A dramatic bluegrass and Americana band, The Dixie Bee-Liners’ second album (an eight-song EP was the band’s introduction in 2006) is a departure from their previous Pinecastle album, 2008’s Ripe. The band has pulled back a bit from typical bluegrass trappings, successfully aiming toward an “acoustiblue” recipe that is more in keeping with that of Robinella or The Everybodyfields.

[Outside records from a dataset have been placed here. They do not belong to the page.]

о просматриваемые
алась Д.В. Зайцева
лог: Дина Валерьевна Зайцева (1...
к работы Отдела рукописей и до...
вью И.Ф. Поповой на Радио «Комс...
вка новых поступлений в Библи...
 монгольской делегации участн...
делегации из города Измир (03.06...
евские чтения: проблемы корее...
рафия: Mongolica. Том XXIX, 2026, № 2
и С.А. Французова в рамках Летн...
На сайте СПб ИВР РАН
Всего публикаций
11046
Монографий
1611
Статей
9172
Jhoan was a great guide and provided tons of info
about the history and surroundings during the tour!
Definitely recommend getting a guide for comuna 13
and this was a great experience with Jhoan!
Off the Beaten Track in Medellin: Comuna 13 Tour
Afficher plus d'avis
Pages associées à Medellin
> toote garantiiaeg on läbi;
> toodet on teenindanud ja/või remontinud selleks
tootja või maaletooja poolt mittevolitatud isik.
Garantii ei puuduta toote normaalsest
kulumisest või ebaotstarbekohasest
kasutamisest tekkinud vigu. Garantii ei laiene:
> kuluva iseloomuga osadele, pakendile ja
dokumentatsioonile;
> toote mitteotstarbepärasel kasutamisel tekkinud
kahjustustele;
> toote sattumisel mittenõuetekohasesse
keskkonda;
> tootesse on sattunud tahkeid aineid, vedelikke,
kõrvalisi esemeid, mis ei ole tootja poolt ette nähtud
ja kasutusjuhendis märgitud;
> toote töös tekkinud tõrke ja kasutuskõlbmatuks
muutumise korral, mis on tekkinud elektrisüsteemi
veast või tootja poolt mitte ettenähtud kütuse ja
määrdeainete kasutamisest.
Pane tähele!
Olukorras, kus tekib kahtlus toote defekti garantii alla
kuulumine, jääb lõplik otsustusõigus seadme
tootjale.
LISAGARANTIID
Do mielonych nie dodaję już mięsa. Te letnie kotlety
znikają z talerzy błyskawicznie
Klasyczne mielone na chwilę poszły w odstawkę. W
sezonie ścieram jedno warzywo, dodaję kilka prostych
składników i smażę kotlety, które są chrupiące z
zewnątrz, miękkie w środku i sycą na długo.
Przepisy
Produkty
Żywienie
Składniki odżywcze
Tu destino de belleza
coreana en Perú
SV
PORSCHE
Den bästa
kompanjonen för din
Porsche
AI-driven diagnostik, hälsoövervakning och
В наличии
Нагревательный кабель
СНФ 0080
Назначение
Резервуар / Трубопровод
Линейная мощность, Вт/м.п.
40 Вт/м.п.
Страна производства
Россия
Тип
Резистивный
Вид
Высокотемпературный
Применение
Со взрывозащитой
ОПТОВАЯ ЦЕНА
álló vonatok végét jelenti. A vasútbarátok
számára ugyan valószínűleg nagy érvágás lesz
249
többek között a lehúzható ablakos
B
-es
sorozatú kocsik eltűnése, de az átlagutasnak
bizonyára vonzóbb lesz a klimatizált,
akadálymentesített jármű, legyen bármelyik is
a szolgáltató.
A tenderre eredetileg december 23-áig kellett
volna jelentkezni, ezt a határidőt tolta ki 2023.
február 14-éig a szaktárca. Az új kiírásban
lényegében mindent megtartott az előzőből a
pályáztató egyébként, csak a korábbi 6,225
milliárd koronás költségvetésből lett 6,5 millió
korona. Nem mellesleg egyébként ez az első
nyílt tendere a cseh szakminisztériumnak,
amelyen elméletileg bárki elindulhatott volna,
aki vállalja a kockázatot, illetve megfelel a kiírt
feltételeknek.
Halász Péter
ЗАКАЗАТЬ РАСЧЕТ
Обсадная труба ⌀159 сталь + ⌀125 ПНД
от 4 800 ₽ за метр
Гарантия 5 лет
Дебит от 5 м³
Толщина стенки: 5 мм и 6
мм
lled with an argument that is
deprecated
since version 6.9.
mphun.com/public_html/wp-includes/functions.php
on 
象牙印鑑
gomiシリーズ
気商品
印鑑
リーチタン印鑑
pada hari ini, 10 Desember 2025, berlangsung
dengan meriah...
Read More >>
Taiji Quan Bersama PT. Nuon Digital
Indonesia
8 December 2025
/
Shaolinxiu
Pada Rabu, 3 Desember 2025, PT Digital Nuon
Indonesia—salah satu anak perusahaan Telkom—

This disc appears to be a continuation of select stories captured on Ripe; “Down on the Crooked Road” and “Lost in the Silence” would nicely complement these tales.

The band begins their two-thousand mile journey across the United States with a Steve Earle-inspired mando lick kicking off “Heavy.” This song allows Hart to introduce the first of her several voices; the youthful adventurer of this song is a very different character from the road-weary highway veteran following a “string of rubies trailed in the dust” in “Brake Lights.” Woodward takes a few lead vocals, most passionately on “Down” and when revealing the grim desperation of “Truck Stop Baby.”

Naturally, Susanville works best when as a continuous listen, when one can absorb the emotions and experiences that connect the various travelers. The dozen songs are bridged by instrumental snippets and GPS directions linking the loose narrative. Guest vocalist (and 1965 Academy of Country Music Top New Female Vocalist) Kay Adams gets the juiciest song, the lively “Trixie’s Diesel-Stop Café”; singing of her ‘Tiger Puddin’’, one discovers that Ms. Adams’ (best known for “Little Pink Mack”) might still make a trucker blush. Her voice remains distinctively sassy.

Nonetheless, most of the songs stand on their own. A lone extended instrumental entitled “Albion Road” holds the listener’s attention with intriguing flatpicking and mandolin. “Lead Foot” brings Simon & Garfunkel sweetness in the harmony while Sam Morrow’s banjo runs through. Other songs such as “(I Need) Eighteen Wheels,” “Find Out” and the title track could develop into radio favorites.

Susanville is a quality project, one whose very ambitions may out-strip its commerciality. Those who take the time to experience the disc will find lovely vocals, spirited and challenging instrumentation, and perhaps a perspective on those we pass within the bustle of our lives.